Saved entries
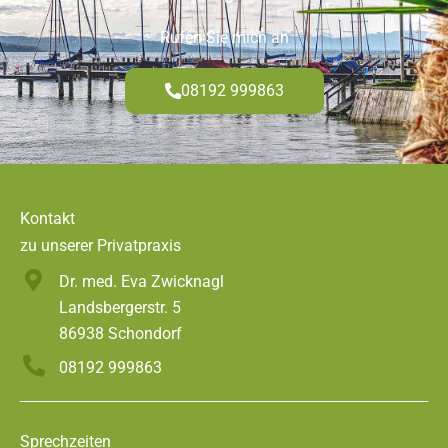
Rufen Sie mich an
08192 999863
Kontakt
zu unserer Privatpraxis
Dr. med. Eva Zwicknagl
Landsbergerstr. 5
86938 Schondorf
08192 999863
Sprechzeiten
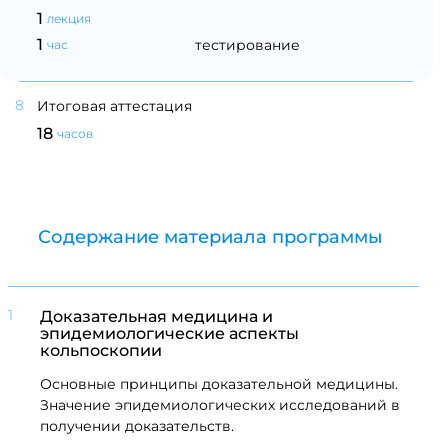
1
лекция
1
тестирование
час
8
Итоговая аттестация
18
часов
Содержание материала программы
1
Доказательная медицина и
эпидемиологические аспекты
кольпоскопии
Основные принципы доказательной медицины.
Значение эпидемиологических исследований в
получении доказательств.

= WORK ITEM =
All that is wanted is the lines from the one containing "тестирование" through the last line of the records, restated word for word.

= FINISHED TASK =
тестирование
час
8
Итоговая аттестация
18
часов
Содержание материала программы
1
Доказательная медицина и
эпидемиологические аспекты
кольпоскопии
Основные принципы доказательной медицины.
Значение эпидемиологических исследований в
получении доказательств.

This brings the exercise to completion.